General Lee was a hero.
Before you get to attacking my Southern heritage, of which I am not ashamed and for which I shall not apologize, let me clarify: in this case, I am referring to William Lee, not Robert E. Lee. While Robert E. Lee will always be a personal hero of mine as well as a role model, the latter is a column for another day.
Gen. William Lee was born and reared in a simple two-story home not far from
where I lived as a child.

He retired to a much larger home on the same street, after establishing the concept of airborne warfare in the American military. His presence was felt every time a flight of C-130s flew over town, heading for the jump zones at Fort Bragg. I mowed the grass for his widow, Miss Dava, a quiet lady who paid me $5 to basically rearrange a lot of moss and acorns. Miss Dava was just another one of my lawn customers, but her husband loomed large in our town.
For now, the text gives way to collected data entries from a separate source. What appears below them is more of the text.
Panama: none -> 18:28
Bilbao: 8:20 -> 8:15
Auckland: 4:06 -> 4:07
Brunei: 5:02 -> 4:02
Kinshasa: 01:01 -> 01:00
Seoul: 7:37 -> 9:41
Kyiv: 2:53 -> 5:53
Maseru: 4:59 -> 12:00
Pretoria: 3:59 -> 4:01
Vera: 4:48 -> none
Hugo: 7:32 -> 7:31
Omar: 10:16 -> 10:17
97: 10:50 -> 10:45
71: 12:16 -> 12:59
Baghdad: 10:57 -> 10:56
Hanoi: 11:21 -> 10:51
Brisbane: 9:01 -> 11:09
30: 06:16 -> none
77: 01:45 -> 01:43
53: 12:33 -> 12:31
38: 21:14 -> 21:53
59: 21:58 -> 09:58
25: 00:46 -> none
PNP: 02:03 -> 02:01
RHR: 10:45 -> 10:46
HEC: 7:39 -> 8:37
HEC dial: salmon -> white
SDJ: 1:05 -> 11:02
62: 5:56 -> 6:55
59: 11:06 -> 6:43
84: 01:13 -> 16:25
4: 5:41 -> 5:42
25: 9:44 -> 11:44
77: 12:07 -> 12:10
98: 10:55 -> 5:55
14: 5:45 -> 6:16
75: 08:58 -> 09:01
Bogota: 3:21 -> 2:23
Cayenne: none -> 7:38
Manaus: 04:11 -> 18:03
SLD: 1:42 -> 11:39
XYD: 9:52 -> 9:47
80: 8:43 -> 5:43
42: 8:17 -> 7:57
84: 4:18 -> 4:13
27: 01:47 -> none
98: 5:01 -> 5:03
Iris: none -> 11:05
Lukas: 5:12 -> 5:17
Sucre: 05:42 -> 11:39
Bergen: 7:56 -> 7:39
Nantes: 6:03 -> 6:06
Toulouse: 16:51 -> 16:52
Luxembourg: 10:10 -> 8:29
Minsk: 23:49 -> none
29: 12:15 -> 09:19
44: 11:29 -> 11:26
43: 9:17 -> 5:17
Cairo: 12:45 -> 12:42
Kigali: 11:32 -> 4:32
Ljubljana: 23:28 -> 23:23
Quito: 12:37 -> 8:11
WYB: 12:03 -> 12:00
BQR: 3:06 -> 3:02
His presence was felt every time a flight of C-130s flew over town, heading for the jump zones at Fort Bragg.

Their home is now a museum to Gen. Lee and the American paratrooper. A statue of the general stands where I used to rearrange the moss and acorns.
After fighting the military establishment for years, and almost finding himself
ostracized like Gen. Billy Mitchell, Lee proved his theory. Other armies had
paratroopers, but the U.S. Airborne troops showed the enemies of freedom what would happen when a bunch of motivated, well-armed and highly trained young Americans with very little adult supervision were dropped behind enemy lines. That last was a famous quote from career paratrooper, by the way.

Sadly, Gen. Lee, who was beloved by the soldiers he commanded, didn’t get to
participate in the “proof positive” of his theory. A heart condition sent him home
before June 6, 1944, when the parachute drop during the invasion of Normandy
christened a new and thoroughly dangerous American soldier. He planned to jump with his men. He died in 1948.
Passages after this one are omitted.